Maybe i should just try to walk the way back i came from but this risks that i become even more lost im unsure if i could recall where i walked maybe its better to continue to walk and try to find a carriage.

I continued to walk a bit i was still thinking a bit while also trying to find either a carriage or some place that viktor knows.

I really feel like the worst beyonder in history right now becoming lost because he wanted to do a nice walk while clearing his thoughts.

Although the criminal pathway doesnt make me more smart it still feels ridiculous.

While walking i see a tall guy on the way i was walking he looked quite strong and a lot like a thug he was sitting on a chair that blocked a bit of the street but not to much where you cant just walk past.

I continued to walk towards him i also thought about going back and finding another way since someone who looks like that and is waiting there is quite a red flag for me especially in the east borough. 

"hey kid how about giving me 1 soli as a protection fee"

It seems like i was quite right about this now i was standing quite close to the thug.

"protection fee?"

"yeah dont you see im protecting this street that no thugs come and rob you"

"the only thug im seeing you though?"

The thug stood up quite a bit taller than me if i werent a beyonder i might really be scared.

"are you sure that you want to mess with me?"

"obviously yes"

the thug tried to punch my face but i was able to jump out of the way

Since i dont have any weapons here it isnt to easy but my hands should be enough to deal with one thug.

I went and punched him in the stomach and continued to try to dodge his attacks with his bigger size if this fight was only about strength he would most likely win but as a criminal i have quite good senses and am able to dodge most of his attacks. 

and this is how the fight continuned for a while i tried to attack him once and then dodge his counter attack whenever he attcked i also tried not to get hit and sometimes attacked right after. He tried punching me in the face i dodged back and then slammed into him bringing him to ground i sat on him and continued punching him again and again i slowly noticed that i have a smile on my face while me and the thug fighted i seemed to be smilling.

And when i look at the thug his entire face is bloody and he seems to have been knocked out a while ago and i just continued to punch him.

This is quite disturbing that i seemed to have enjoyed this fight a bit to much i slowly got up and tried to get most of the blood from me and walked away even though the thug lost a bit of blood he isnt in live danger so leaving him wont kill him.
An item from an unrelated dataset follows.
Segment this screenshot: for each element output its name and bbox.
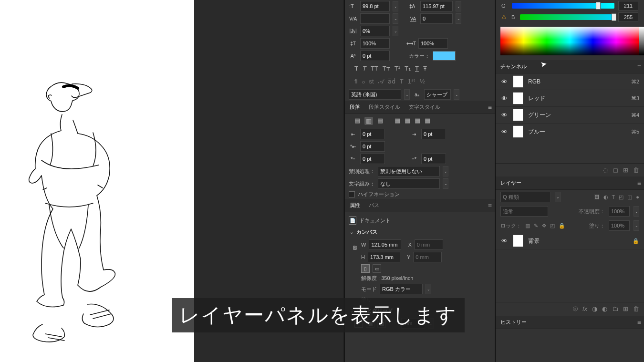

Soon i saw a street where a public carriage was i went up to talk with the carriage driver. 

"hello good sir could i ask if youre still working?"

"i just wanted to go home but if you want i can drive you to wherever you want as long as it is in east borough since i dont want to do a long drive"

"i just want to go home its near crossing street 8"

The drive wasnt long neither the driver nor i talked the drive it turns out that i wasnt to far away from home the reason why i didnt tell him where i exactly lived is cause i still have some blood on my hands and if the driver were to see it its better for him to not know my exact location who knows if he were to go to the police.

When i arrived at crossing street 8 it was just a 5 minutes walk to get back home and in that time i still thought about how much i enjoyed the fight is it the criminal potion that made me enjoy it this much or is it just my own desirers and when i think about it when i walked to the thug i even hoped for him to try to rob me so i could attack him its disturbing.

I wonder if beating that thug and doing what i desired helped me digest my potion a bit more? it did feel like it during the fight i wonder what exactly is the acting for a criminal although stealing and other criminal activities might digest it a bit but i think the first real acting rule should be something like do whatever you desire and dont regret it? something like this maybe?.

Soon i was back home but this time i wasnt as exhausted i was rather feeling quite well of course also a bit uneasy since i now saw the first real change i had in my personality since i drank the potion and i know if i continue this path i will change even more.